Investors are desperate to lend to companies as long as they don't truly need their money.
For example, if a cash-flush borrower like Apple or Microsoft wants to issue bonds, investors will line up around the world to binge on as many of them as possible. That is because it's more appealing to own safe, low-yielding corporate credit than negative-yielding government debt in this time of ultralow rates.
But if a distressed borrower like Toys "R" Us or Sears asks for some cash, most investors will run far, far away, regardless of how much premium they are willing to pay.

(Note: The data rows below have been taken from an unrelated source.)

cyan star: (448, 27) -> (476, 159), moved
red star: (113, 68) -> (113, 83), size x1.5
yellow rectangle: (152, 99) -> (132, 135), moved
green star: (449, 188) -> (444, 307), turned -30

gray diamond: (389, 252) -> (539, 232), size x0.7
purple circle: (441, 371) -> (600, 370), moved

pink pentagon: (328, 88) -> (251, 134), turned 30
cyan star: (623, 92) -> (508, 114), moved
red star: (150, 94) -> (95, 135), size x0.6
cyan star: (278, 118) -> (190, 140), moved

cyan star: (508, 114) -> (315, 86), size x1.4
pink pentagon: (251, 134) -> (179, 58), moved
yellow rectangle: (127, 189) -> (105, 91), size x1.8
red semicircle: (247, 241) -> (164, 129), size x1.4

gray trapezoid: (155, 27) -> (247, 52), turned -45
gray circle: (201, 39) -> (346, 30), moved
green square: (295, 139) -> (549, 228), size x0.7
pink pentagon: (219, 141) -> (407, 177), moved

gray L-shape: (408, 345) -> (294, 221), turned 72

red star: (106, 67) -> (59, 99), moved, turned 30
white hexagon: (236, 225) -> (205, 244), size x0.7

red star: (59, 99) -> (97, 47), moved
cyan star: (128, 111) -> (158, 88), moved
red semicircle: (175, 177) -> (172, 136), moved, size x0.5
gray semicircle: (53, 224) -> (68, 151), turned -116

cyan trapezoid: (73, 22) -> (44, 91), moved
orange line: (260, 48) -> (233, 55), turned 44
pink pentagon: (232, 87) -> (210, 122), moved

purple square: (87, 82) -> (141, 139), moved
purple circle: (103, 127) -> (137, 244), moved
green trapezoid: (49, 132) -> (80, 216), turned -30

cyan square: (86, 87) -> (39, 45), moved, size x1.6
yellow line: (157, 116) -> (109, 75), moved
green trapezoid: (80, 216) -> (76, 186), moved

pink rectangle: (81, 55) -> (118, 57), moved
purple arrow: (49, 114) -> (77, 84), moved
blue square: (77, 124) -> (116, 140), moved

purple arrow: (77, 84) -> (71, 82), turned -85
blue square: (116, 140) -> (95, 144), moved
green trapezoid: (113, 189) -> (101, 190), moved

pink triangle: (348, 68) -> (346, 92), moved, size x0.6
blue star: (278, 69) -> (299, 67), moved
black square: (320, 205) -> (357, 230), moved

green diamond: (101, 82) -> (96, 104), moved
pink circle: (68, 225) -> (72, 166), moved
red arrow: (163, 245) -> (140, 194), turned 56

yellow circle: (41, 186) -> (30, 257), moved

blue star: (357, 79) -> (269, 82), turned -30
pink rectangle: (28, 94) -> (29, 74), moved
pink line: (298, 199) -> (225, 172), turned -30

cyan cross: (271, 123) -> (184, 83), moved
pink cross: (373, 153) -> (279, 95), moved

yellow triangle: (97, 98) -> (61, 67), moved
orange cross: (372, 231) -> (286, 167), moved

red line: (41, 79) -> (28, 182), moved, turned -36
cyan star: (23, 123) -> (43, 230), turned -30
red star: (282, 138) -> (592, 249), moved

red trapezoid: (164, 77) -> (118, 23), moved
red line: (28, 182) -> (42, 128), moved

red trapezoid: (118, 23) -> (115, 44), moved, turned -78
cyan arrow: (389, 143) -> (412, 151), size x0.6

This trend is illustrated by the growing divergence in bond sales so far in 2016. While U.S. investment-grade company bond sales are on track for the second-biggest annual volume ever, high-yield debt issuance is poised to be the smallest amount since 2009. Even May, which set a record for top-rated U.S. debt sales, was the slowest for junk-bond issuance for the month since 2012, according to data compiled by Bloomberg.
Diving a little deeper, it's clear that even risk-taking bond buyers are increasingly selective, as Bloomberg Intelligence credit analyst Noel Herbert pointed out last week. The lowest-rated junk bonds account for a shrinking proportion of new debt sales, and troubled companies are turning to unconventional financing options and filing for bankruptcy as a result.
This is a particularly notable development because on the face of it, it's been a fantastic year for riskier credit. Dollar-denominated junk bonds have returned 8.1 percent, the most for a similar period since 2009. The riskiest of these notes have gained 15.9 percent.
This performance isn't a sign that everyone believes in corporate America. It simply shows that many investors are comfortable betting that last year's commodity-driven sell-off went too far. Junk-bond prices are rising from a bad spot last year, while investment-grade bonds have rallied from higher ground.
Bond buyers want yield, but many are not willing to take bold risks as the credit cycle turns. While the biggest, richest companies are enjoying an embarrassment of riches, trouble is brewing among smaller and more-leveraged ones. Traders may win big this year by timing the latest junk-bond recovery, but they won't provide much of a net for falling stars, which are finding themselves with fewer and fewer benefactors.
This column does not necessarily reflect the opinion of Bloomberg LP and its owners.